Talking to the people, however, will fill in the gaps. We had the rare chance to visit Kashmir University and meet with a few students there. After a tour around what is undoubtedly one of the most beautiful campuses in India, we met five wonderfully chirpy students of the English faculty and another excellent bunch of law students. They spoke freely and without any inhibitions about any matters in question. The law professor who spoke to us was in an especially precarious position because he had his students on one hand and us outsiders on the other. But he maintained a wonderfully neutral and humane stance, and I think the world should have more professors like that to make it a better place. The session was intense and many times we could feel their anger, resentment and bitterness about the past and the future of Kashmir because of what they saw as India's shortcomings.
There has never been a time before this when I questioned my integrity as an Indian. These were my thoughts that night:
This is my land too. Part of the country I was born in. This place is part of what makes India whole. And yet I am ashamed at how completely clueless and ignorant I am about the trials my countrymen here face. I am ashamed that we as a country could not find a way to allow them to feel they belong here. I am ashamed because this is my loss too. This is my problem too.
I do not feel like I belong here. I feel different. I feel like this is not part of anything I know or am familiar with. And this is not something I consider good. Wherever else I may go in India, I know I will feel at home within the differences. Here the difference is of another kind. It's more of a barrier and a brick wall than anything else.
This is no longer an issue of borders, of strange demarcations or fights over land. We have pushed these people away from us, and so we have created the difference, built the gulf of unfamiliarity. As Indians, we should be ashamed of ourselves.
When the Kashmiris choose autonomy over being past of India, we should allow ourselves no surprise. This is our fault, for being so ignorant and so completely at ease in our little worlds that we have forgotten to include this state in our thoughts. We are content not knowing the brutalities our own people face, because they're so far away. We believe the lies that the media feeds us. We are content, because we don't want to share in their agony.
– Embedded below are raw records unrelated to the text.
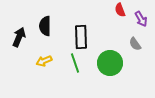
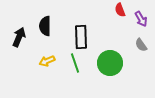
gray semicircle: moved 6 px right, 1 px down
yellow arrow: moved 3 px right
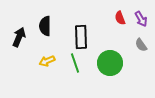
red semicircle: moved 8 px down
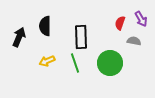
red semicircle: moved 5 px down; rotated 40 degrees clockwise
gray semicircle: moved 7 px left, 4 px up; rotated 136 degrees clockwise
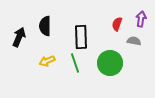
purple arrow: rotated 140 degrees counterclockwise
red semicircle: moved 3 px left, 1 px down
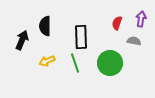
red semicircle: moved 1 px up
black arrow: moved 3 px right, 3 px down
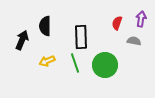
green circle: moved 5 px left, 2 px down
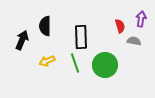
red semicircle: moved 3 px right, 3 px down; rotated 144 degrees clockwise
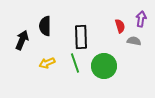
yellow arrow: moved 2 px down
green circle: moved 1 px left, 1 px down
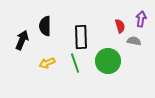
green circle: moved 4 px right, 5 px up
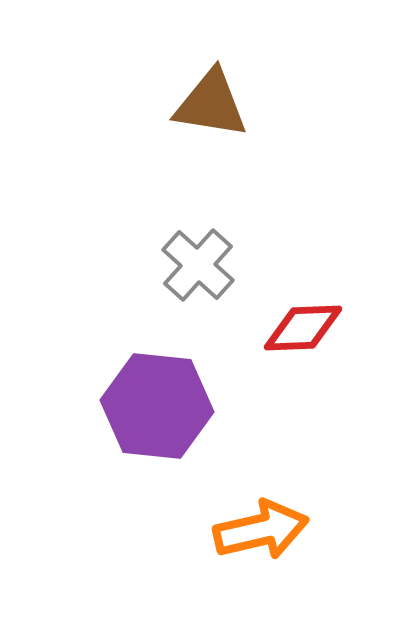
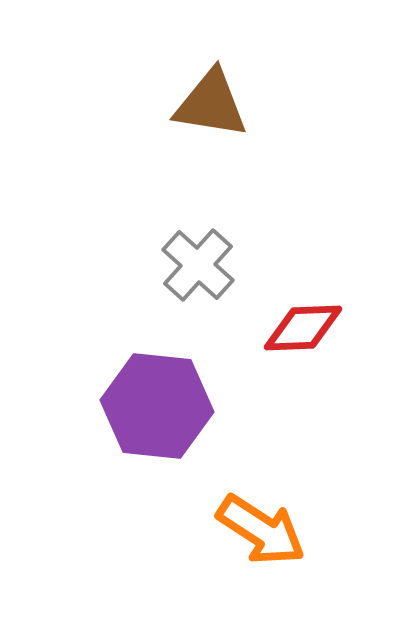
orange arrow: rotated 46 degrees clockwise
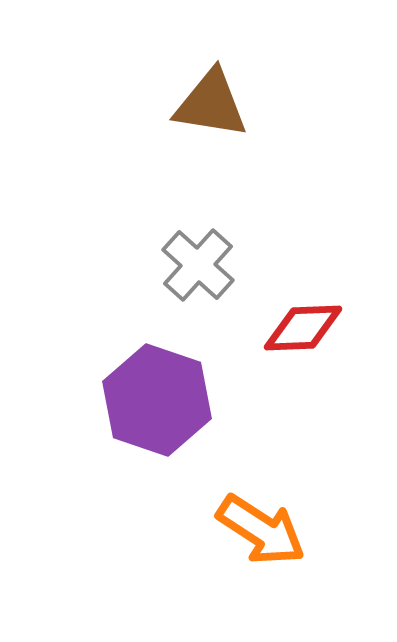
purple hexagon: moved 6 px up; rotated 13 degrees clockwise
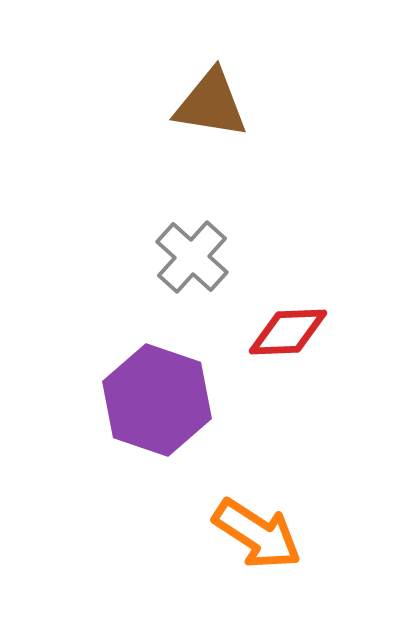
gray cross: moved 6 px left, 8 px up
red diamond: moved 15 px left, 4 px down
orange arrow: moved 4 px left, 4 px down
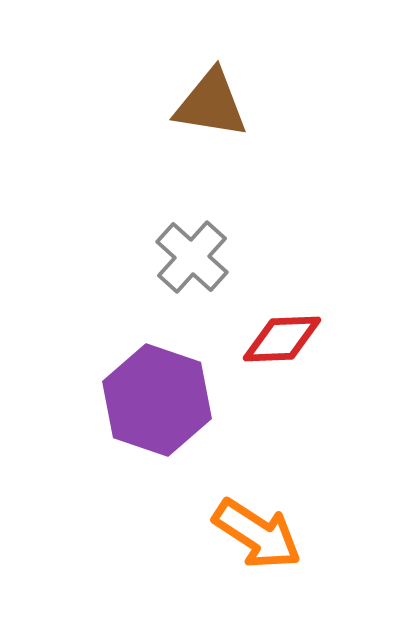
red diamond: moved 6 px left, 7 px down
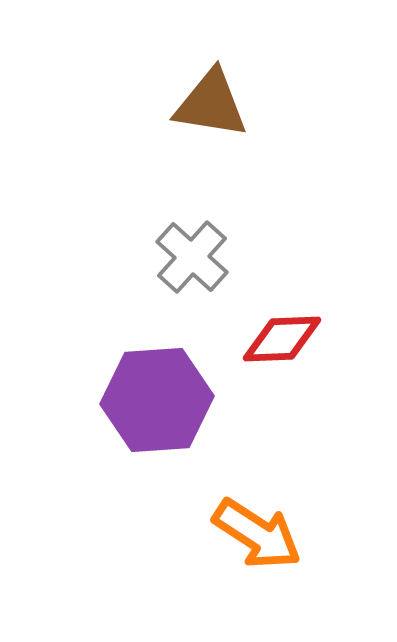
purple hexagon: rotated 23 degrees counterclockwise
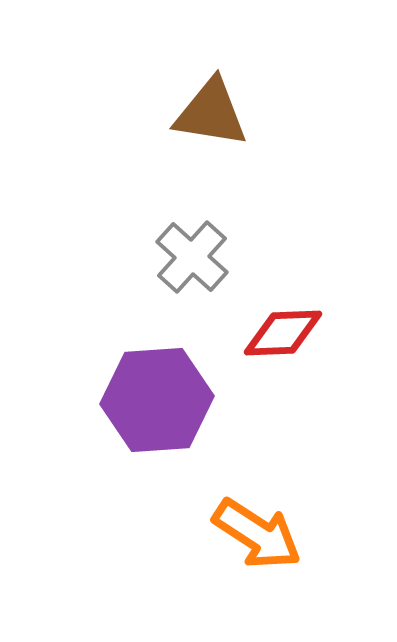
brown triangle: moved 9 px down
red diamond: moved 1 px right, 6 px up
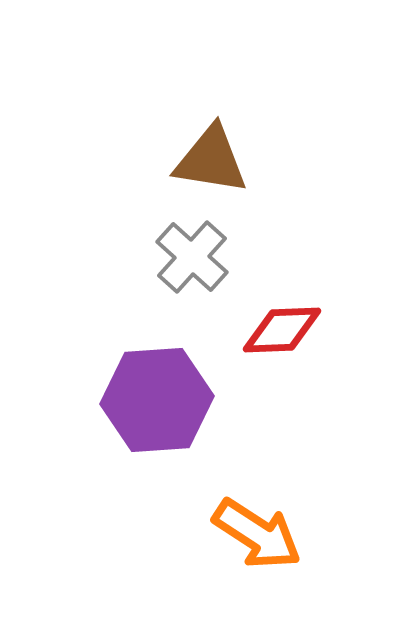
brown triangle: moved 47 px down
red diamond: moved 1 px left, 3 px up
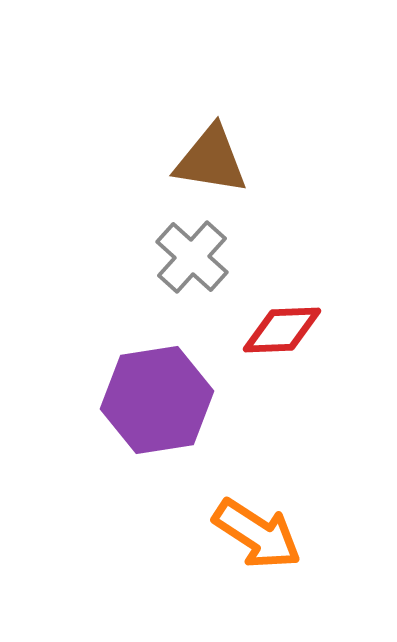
purple hexagon: rotated 5 degrees counterclockwise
When Kashmir chooses autonomy, it is India that will weep.
Many people I've spoken to have told me that it is not India's fault that the Kashmiris want a separate state and that it doesn't concern the common man. By that logic, nothing that happens anywhere in India has anything to do with any of us as citizens of this nation.
All they want is for people to hear them, hear their voices and speak as one people and call for peace. Shame that something that appears so simple in essence is something we can't do without turning our heads away and telling ourselves that things are beyond repair, and that those matters don't concern us.